The first creation was by George I in 1726, for his senior grandson Frederick. Frederick predeceased his father, and the dukedom was held for nine years by his own eldest son, who then acceded as George III. Victoria gave it to her second son Alfred in 1866. He died in 1900, his only son having died the year before. The third and likely most significant creation was by George VI in 1947, for his son-in-law Philip Mountbatten. Philip spent a record time as royal consort and founded an award scheme under that title, raising the name to a significance it had not previously enjoyed (despite being a capital). Philip died in 2021 and his peerages were inherited by his eldest son Charles, who six months ago became King. Today Charles conferred the title for life on his youngest brother Edward.


Style of Charles II’s nephew in 1666. He died young.


Created by George VI for his brother, the former king Edward VIII. Edward died childless in 1972.

The Heraldry of Haiti

Malcolm Lobley’s lecture tonight for the Yorkshire Heraldry Society concerned the country which has long been a source of cult fascination among armory enthusiasts.

He began with a short history of how the country came to be – which was, by his own admission, a way of padding the event’s length.

Henry Christophe founded the Kingdom of Haiti in 1811. In addition to proclaiming himself as monarch, he established a native nobility on the European model consisting of four princes, eight dukes, twenty-two counts, thirty-seven barons and forty chevaliers.
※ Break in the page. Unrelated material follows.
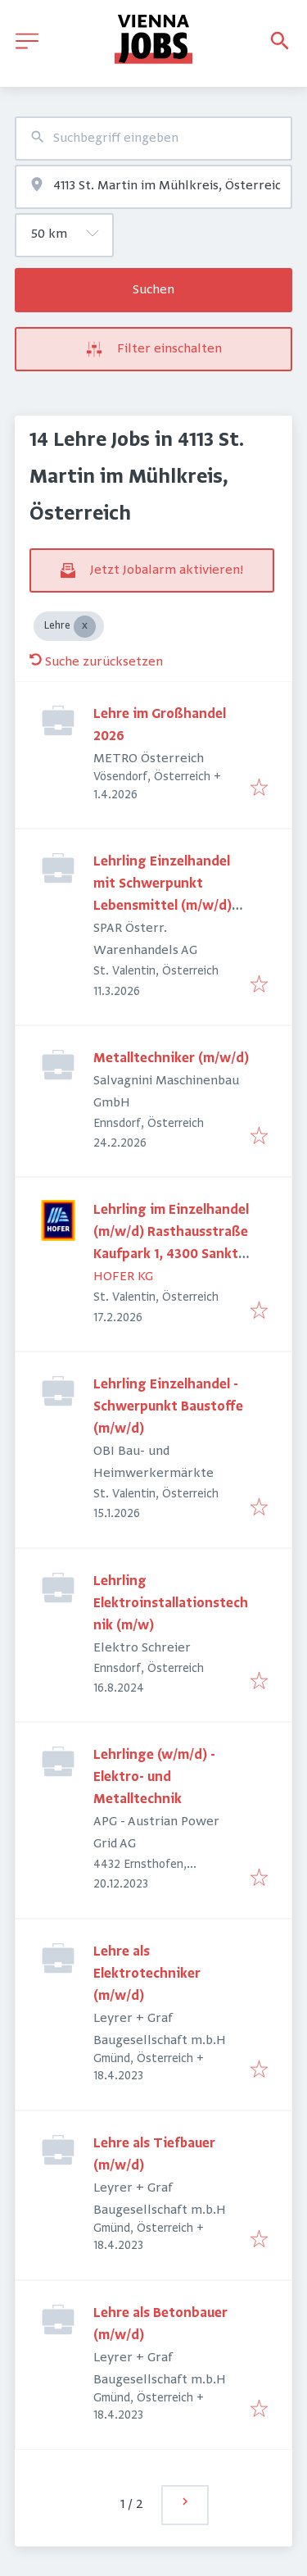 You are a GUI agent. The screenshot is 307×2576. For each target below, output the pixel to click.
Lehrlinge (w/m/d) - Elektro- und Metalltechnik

He assumed arms of dominion for his realm, and also created a heraldic authority to assign arms to his appointees.

Lobley noted that as in Britain there was a convention on helmet usage according to rank – nobles used a barred helmet, the most senior affrontee and the rest facing dexter. Some of the titles of the peers, based on contemporary local place names, sounded comical to English speakers, such as the Duc de la Marmelade and the Duc de Limonade. Lobley was especially drawn to the Duc de l’Anse, which he translated to “jug handle”. Hyenas were a common choice as supporters. The contents of the shield tended to a medieval degree of simplicity though incorporating more modern imagery, such as Baron de Beliard with his rake and watering can.

The lecture was also used as an opportunity to advertise the Armorial Général du Royaume d’Hayti, which the College of Arms has been trying to flog for more than a decade.